• **Task goal**
Go through the records and copy each line where the word "muitas" occurs.

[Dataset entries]
▬▬▬▬▬▬
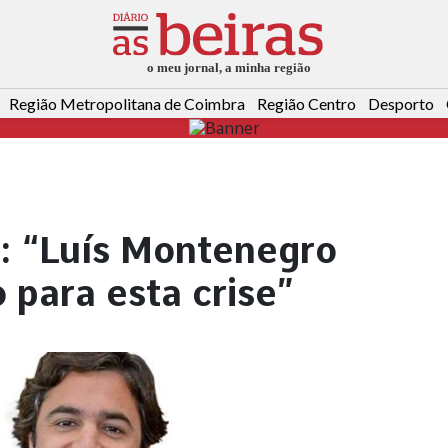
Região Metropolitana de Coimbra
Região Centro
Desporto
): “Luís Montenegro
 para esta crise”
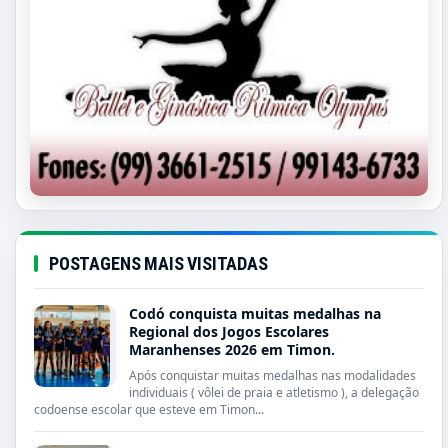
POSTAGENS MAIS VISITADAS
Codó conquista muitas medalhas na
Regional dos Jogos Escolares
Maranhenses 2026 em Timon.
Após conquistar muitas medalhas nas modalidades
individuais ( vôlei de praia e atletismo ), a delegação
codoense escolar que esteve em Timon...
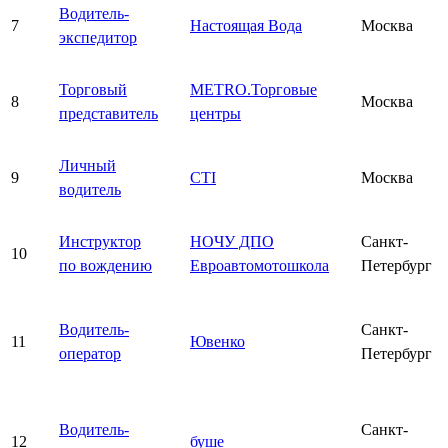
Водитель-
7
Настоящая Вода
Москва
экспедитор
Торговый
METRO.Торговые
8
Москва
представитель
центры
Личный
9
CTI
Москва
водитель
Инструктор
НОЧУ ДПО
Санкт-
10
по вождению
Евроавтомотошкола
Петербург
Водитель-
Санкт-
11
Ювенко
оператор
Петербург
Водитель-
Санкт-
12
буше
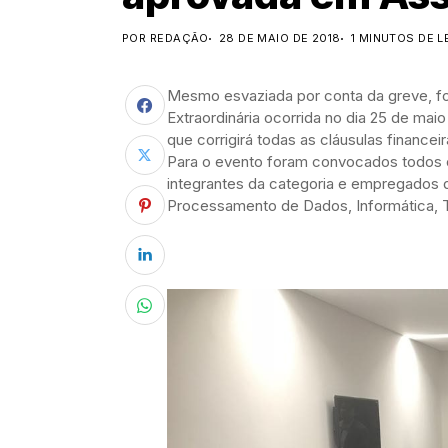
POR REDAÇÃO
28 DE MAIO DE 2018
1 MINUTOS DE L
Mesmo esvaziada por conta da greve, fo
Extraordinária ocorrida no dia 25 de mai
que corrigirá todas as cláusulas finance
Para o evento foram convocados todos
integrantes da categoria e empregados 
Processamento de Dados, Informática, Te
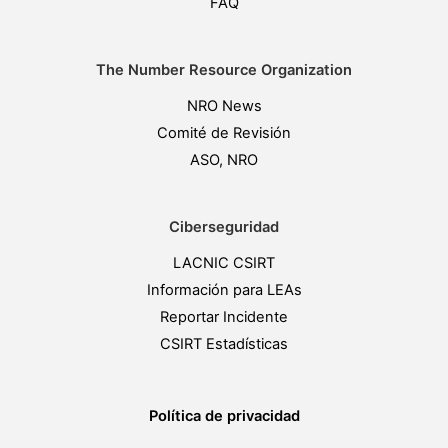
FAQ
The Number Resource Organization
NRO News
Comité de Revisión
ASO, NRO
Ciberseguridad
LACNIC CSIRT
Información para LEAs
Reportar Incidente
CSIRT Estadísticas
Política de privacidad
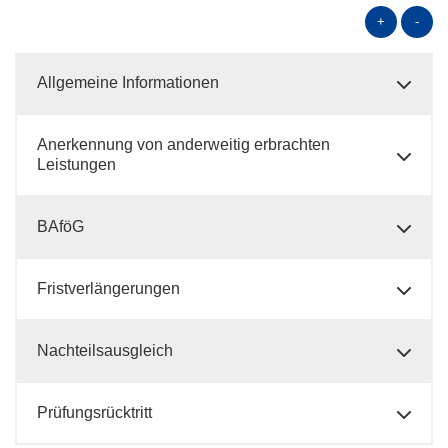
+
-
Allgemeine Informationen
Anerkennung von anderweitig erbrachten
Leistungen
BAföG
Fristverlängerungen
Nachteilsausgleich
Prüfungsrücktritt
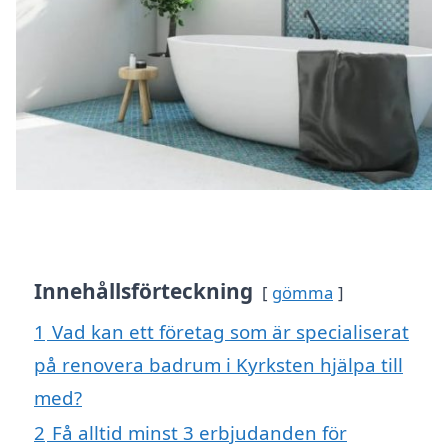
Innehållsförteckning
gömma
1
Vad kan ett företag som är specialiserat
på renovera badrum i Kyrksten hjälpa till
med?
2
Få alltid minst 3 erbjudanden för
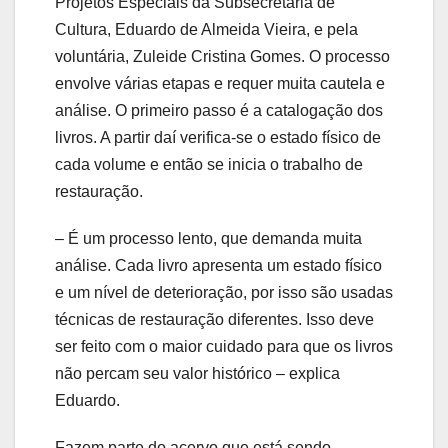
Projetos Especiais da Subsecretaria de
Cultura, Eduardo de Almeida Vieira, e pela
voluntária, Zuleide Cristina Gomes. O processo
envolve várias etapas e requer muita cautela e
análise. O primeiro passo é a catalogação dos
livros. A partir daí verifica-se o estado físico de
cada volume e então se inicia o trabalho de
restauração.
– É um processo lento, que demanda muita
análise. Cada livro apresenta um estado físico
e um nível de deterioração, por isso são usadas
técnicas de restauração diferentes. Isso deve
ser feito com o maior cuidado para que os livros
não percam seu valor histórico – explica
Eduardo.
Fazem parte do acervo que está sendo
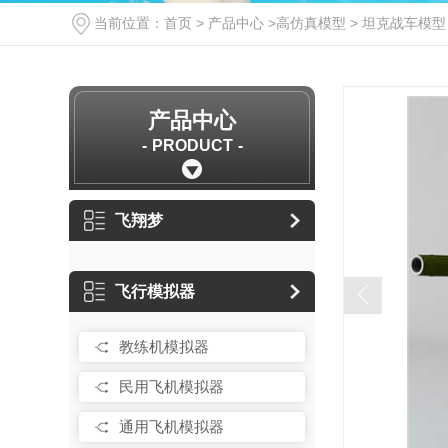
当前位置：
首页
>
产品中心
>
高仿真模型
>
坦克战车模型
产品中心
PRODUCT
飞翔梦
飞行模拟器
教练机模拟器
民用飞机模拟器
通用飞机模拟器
▬▬▬▬▬▬
• **Written response**
Codó conquista muitas medalhas na
Após conquistar muitas medalhas nas modalidades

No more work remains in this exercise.